■ Task instructions ■
Go to the line below containing "Bessern sich die" and print exactly from there through the line containing "Schmerzen, Rötungen oder", both included. Print nothing else.

(Page-level text extractions)
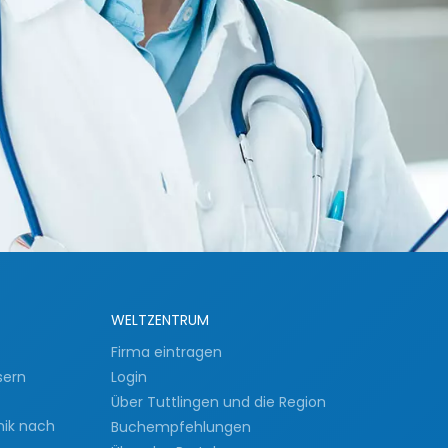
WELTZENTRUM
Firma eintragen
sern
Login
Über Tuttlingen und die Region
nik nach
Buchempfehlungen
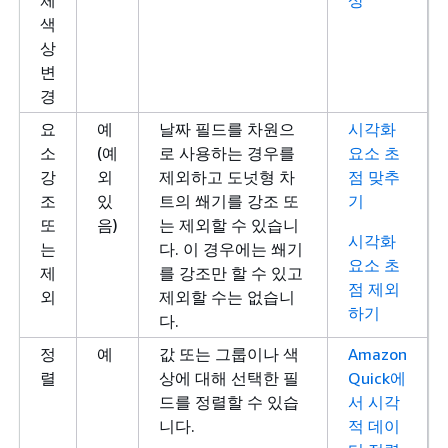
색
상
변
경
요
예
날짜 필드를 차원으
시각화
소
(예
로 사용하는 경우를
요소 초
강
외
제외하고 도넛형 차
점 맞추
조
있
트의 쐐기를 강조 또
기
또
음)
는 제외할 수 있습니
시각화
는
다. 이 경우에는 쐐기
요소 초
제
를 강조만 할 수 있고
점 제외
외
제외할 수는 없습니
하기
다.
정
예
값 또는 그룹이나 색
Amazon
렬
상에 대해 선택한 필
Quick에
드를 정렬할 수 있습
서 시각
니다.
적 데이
* * *
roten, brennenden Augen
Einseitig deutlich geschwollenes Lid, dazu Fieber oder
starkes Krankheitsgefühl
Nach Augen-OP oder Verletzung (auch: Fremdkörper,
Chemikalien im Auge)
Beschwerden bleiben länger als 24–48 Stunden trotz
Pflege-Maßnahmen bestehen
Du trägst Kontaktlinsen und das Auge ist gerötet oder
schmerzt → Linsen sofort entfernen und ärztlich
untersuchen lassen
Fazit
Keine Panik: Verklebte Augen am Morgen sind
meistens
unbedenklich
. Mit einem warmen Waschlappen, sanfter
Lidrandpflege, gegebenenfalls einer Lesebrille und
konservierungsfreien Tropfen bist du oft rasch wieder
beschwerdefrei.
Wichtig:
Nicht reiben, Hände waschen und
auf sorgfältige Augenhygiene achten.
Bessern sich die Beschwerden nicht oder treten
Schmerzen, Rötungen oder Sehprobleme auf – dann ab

■ Task output ■
Bessern sich die Beschwerden nicht oder treten
Schmerzen, Rötungen oder Sehprobleme auf – dann ab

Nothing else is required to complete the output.